Information shown section start

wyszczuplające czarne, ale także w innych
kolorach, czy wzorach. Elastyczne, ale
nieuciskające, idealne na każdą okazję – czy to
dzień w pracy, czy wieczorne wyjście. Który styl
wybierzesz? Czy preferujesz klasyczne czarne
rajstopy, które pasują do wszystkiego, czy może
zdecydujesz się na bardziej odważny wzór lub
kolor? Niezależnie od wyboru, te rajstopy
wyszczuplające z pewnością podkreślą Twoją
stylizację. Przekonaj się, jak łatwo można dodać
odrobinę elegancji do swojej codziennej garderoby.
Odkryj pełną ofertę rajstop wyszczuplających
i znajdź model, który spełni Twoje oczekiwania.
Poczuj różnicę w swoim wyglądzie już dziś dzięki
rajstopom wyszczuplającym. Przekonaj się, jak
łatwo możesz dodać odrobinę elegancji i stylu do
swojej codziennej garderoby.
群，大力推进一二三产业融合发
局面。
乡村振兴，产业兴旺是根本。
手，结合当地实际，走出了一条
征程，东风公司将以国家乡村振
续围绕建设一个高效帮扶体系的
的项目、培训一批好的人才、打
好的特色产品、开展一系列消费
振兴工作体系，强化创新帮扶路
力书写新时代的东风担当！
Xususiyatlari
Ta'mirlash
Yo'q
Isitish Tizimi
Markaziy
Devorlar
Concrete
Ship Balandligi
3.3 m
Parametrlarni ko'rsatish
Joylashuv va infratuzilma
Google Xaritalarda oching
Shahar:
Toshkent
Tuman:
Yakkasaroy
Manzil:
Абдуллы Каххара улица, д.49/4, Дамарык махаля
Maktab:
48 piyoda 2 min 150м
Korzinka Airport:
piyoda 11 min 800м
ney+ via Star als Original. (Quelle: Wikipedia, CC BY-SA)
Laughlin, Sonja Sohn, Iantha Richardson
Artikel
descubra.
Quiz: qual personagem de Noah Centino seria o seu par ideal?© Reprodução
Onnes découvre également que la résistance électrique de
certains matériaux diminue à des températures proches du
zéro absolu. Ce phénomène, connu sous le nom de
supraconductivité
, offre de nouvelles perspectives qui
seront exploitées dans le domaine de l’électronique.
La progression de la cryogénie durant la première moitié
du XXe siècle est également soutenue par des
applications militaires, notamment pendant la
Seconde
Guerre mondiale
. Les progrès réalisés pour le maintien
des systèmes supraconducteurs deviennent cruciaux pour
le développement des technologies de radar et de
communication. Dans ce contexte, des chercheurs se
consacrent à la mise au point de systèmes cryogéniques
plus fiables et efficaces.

Information shown section end

> Work required
Retype exactly, please, each line from the line that contains "的项目、培训一批好的人才、打" through the last line of the entries above, with nothing added.

> Written answer
的项目、培训一批好的人才、打
好的特色产品、开展一系列消费
振兴工作体系，强化创新帮扶路
力书写新时代的东风担当！
Xususiyatlari
Ta'mirlash
Yo'q
Isitish Tizimi
Markaziy
Devorlar
Concrete
Ship Balandligi
3.3 m
Parametrlarni ko'rsatish
Joylashuv va infratuzilma
Google Xaritalarda oching
Shahar:
Toshkent
Tuman:
Yakkasaroy
Manzil:
Абдуллы Каххара улица, д.49/4, Дамарык махаля
Maktab:
48 piyoda 2 min 150м
Korzinka Airport:
piyoda 11 min 800м
ney+ via Star als Original. (Quelle: Wikipedia, CC BY-SA)
Laughlin, Sonja Sohn, Iantha Richardson
Artikel
descubra.
Quiz: qual personagem de Noah Centino seria o seu par ideal?© Reprodução
Onnes découvre également que la résistance électrique de
certains matériaux diminue à des températures proches du
zéro absolu. Ce phénomène, connu sous le nom de
supraconductivité
, offre de nouvelles perspectives qui
seront exploitées dans le domaine de l’électronique.
La progression de la cryogénie durant la première moitié
du XXe siècle est également soutenue par des
applications militaires, notamment pendant la
Seconde
Guerre mondiale
. Les progrès réalisés pour le maintien
des systèmes supraconducteurs deviennent cruciaux pour
le développement des technologies de radar et de
communication. Dans ce contexte, des chercheurs se
consacrent à la mise au point de systèmes cryogéniques
plus fiables et efficaces.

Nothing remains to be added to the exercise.